Grouping by taxonomy appears to be the approach currently used in [mgnify-to-dwc](https://github.com/gbif/mgnify-to-dwc), see occurrences for this sample here: <https://www.gbif.org/occurrence/search?dataset_key=f6da16a0-ad5a-4f47-a347-aa6281de3d0d&advanced=1&event_id=MGYA00593805>

## Alternative approach

Instead of relying on the OTU table as downloaded from MGnify, let's try grouping sequences by SILVA hit.

In [23]:
study = get_superstudy_studies("atlanteco")[0]
study


<Study https://www.ebi.ac.uk/metagenomics/studies/MGYS00005780 >

In [24]:
sample = study.get_samples(max_results=1)[0]
sample

<Sample https://www.ebi.ac.uk/metagenomics/samples/SRS2329696 >

In [25]:
run = sample.get_runs(max_results=1)[0]
run

<Run https://www.ebi.ac.uk/metagenomics/runs/SRR5788044 >

In [26]:
analysis = run.get_analyses(max_results=1)[0]
analysis

<Analysis https://www.ebi.ac.uk/metagenomics/analyses/MGYA00463299 >

In [27]:
marker = "LSU"
downloads = analysis.get_downloads()
fasta_files = [download for download in downloads if isinstance(download, FastaDownload) and download.marker == marker]
mseq_files = [download for download in downloads if isinstance(download, MseqDownload) and download.marker == marker]
fasta = fasta_files[0].read_pandas()
mseq = mseq_files[0].read()

Merge fasta and mseq tables:

In [28]:
df = fasta.merge(mseq.rename({"#query": "reference"}, axis=1), how="left", on="reference")

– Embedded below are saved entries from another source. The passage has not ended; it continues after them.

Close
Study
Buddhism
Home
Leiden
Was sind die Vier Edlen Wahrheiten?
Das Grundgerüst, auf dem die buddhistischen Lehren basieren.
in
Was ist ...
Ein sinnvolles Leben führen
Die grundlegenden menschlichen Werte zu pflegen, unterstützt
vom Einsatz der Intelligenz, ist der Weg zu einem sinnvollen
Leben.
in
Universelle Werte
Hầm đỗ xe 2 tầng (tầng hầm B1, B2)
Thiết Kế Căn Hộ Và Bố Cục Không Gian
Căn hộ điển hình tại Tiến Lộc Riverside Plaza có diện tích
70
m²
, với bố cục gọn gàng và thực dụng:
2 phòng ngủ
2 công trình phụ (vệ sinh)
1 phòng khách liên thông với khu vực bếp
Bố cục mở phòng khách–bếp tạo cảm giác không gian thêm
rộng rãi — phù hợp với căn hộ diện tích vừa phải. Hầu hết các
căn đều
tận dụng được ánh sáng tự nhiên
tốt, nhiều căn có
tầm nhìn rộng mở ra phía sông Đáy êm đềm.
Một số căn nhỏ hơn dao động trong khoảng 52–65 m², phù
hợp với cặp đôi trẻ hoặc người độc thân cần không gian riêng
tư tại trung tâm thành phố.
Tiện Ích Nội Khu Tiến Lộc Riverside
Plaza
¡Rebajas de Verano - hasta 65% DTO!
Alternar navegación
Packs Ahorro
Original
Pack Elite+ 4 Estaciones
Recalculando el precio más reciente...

First clean taxonomy strings by removing empty ranks:

In [29]:
df["SILVA"] = [clean_taxonomy_string(tax) for tax in df["SILVA"]]

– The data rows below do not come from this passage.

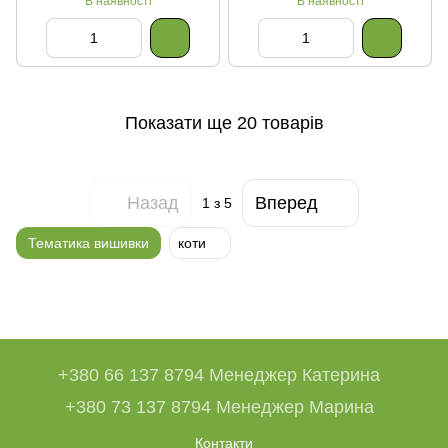
В наявності
В наявності
Показати ще 20 товарів
Назад
Вперед
1
з 5
Тематика вишивки
коти
+380 66 137 8794 Менеджер Катерина
+380 73 137 8794 Менеджер Марина
Контакти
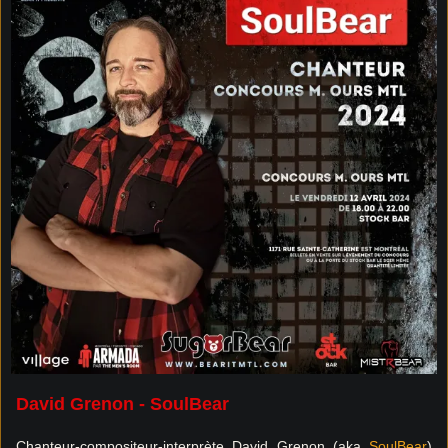
David Grenon - SoulBear
Chanteur-compositeur-interprète David Grenon (aka
SoulBear
)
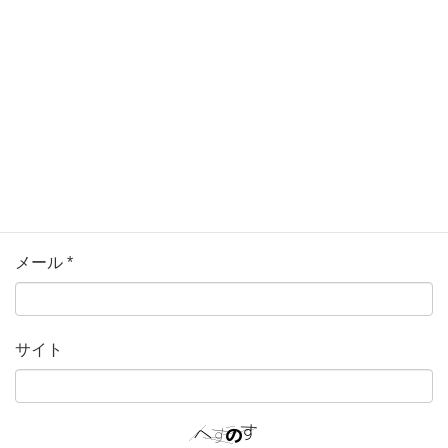
名前
*
メール
*
サイト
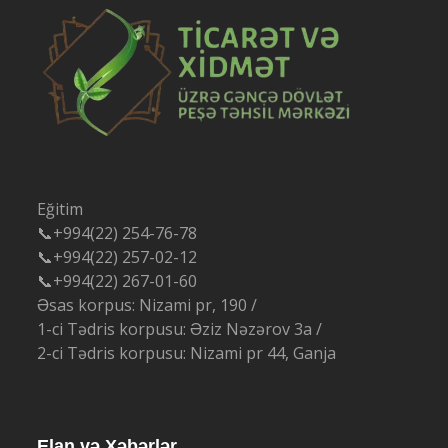
Eğitim
📞+994(22) 254-76-78
📞+994(22) 257-02-12
📞+994(22) 267-01-60
Əsas korpus: Nizami pr, 190 /
1-ci Tədris korpusu: Əziz Nəzərov 3a /
2-ci Tədris korpusu: Nizami pr 44, Ganja
Elan və Xəbərlər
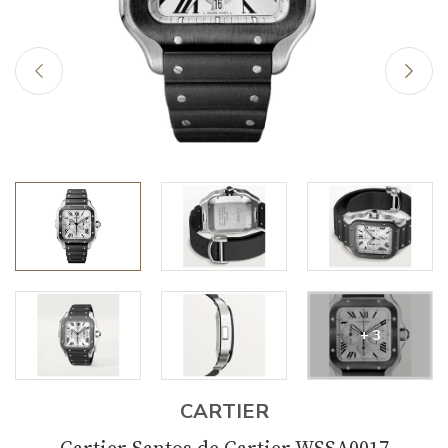
+ 3
CARTIER
Cartier Santos de Cartier WSSA0017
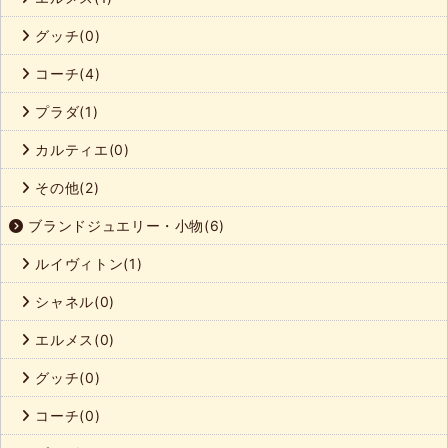
グッチ(0)
コーチ(4)
プラダ(1)
カルティエ(0)
その他(2)
ブランドジュエリー・小物(6)
ルイヴィトン(1)
シャネル(0)
エルメス(0)
グッチ(0)
コーチ(0)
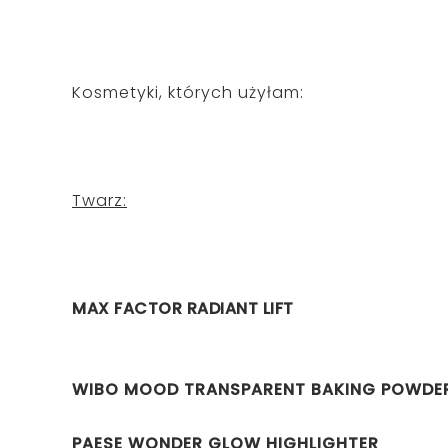
Kosmetyki, których użyłam:
Twarz:
MAX FACTOR RADIANT LIFT
WIBO MOOD TRANSPARENT BAKING POWDE
PAESE WONDER GLOW HIGHLIGHTER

Let's take a look at the number of distinct sequences, taxonomy strings, and DB hits:

In [30]:
df["sequence"].nunique()

42037

In [31]:
df["SILVA"].nunique()

453

In [32]:
df["dbhit"].nunique()

3184

So an alternative approach would be to group sequences by DB hit, and pick a random representative sequence.